Prolly trees are very similar to Merkle trees or the rsync algorithm, but they support mutation and version history retention with some nice properties. For example: you always obtain exactly the same tree (with the same root hash) irrespective of the order of incremental edit operations used to get to the same state.
In other words, two users could edit a subset of a 1 TB file, both could merge their edits, and both will then agree on the root hash without having to re-hash or even download the entire file!
Another major advantage on modern many-core CPUs is that Prolly trees can be constructed in parallel instead of having to be streamed sequentially on one thread.
Then the really big brained move is to store the entire SCM repo as a single Prolly tree for efficient incremental downloads, merges, or whatever. I.e.: a repo fork could share storage with the original not just up to the point-in-time of the fork, but all future changes too.
hinkley
Git has had a good run. Maybe it’s time for a new system built by someone who learned about DX early in their career, instead of via their own bug database.
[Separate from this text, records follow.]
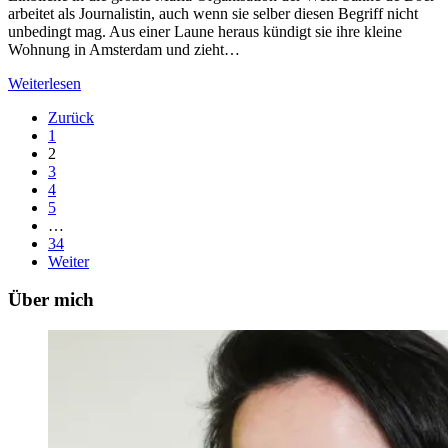
arbeitet als Journalistin, auch wenn sie selber diesen Begriff nicht
unbedingt mag. Aus einer Laune heraus kündigt sie ihre kleine
Wohnung in Amsterdam und zieht…
Weiterlesen
Zurück
1
2
3
4
5
…
34
Weiter
Über mich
If there’s a new algorithm out there that warrants a look…
viraptor
Jujutsu unfortunately doesn't have any story for large files yet (as far as I can tell), but maybe soon ...
sublinear
May I humbly suggest that those files probably belong in an LFS submodule called "assets" or "vendor"?
Then you can clone without checking out all the unnecessary large files to get a working build, This also helps on the legal side to correctly license your repos.
I'm struggling to see how this is a problem with git and not just antipatterns that arise from badly organized projects.
charcircuit
The user shouldn't have to think about such a thing. Version control should handle everything automatically and not force the user into doing extra work to workaround issues.
hinkley
I always hated the “write your code like the next maintainer is a psychopath” mantra because it makes the goal unclear. I prefer the following:
Write your code/tools as if they will be used at 2:00 am while the server room is on fire. Because sooner or later they will be.
A lot of our processes are used like emergency procedures. Emergency procedures are meant to be brainless as much as possible. So you can reserve the rest of your capacity for the actual problem. My version essentially calls out Kernighan’s Law.
matheusmoreira
As it should be! If it's not native to git, it's not worth using. I'm glad these issues are finally being solved.
These new features are pretty awesome too. Especially separate large object remotes. They will probably enable git to be used for even more things than it's already being used for. They will enable new ways to work with git.
No. This is not a solution.
While git LFS is just a kludge for now, writing a filter argument during the clone operation is not the long-term solution either.
Git clone is the very first command most people will run when learning how to use git. Emphasized for effect: the very first command.
Will they remember to write the filter? Maybe, if the tutorial to the cool codebase they're trying to access mentions it. Maybe not. What happens if they don't? It may take a long time without any obvious indication. And if they do? The cloned repo might not be compilable/usable since the blobs are missing.
Say they do get it right. Will they understand it? Most likely not. We are exposing the inner workings of git on the very first command they learn. What's a blob? Why do I need to filter on it? Where are blobs stored? It's classic abstraction leakage.
This is a solved problem: Rsync does it. Just port the bloody implementation over. It does mean supporting alternative representations or moving away from blobs altogether, which git maintainers seem unwilling to do.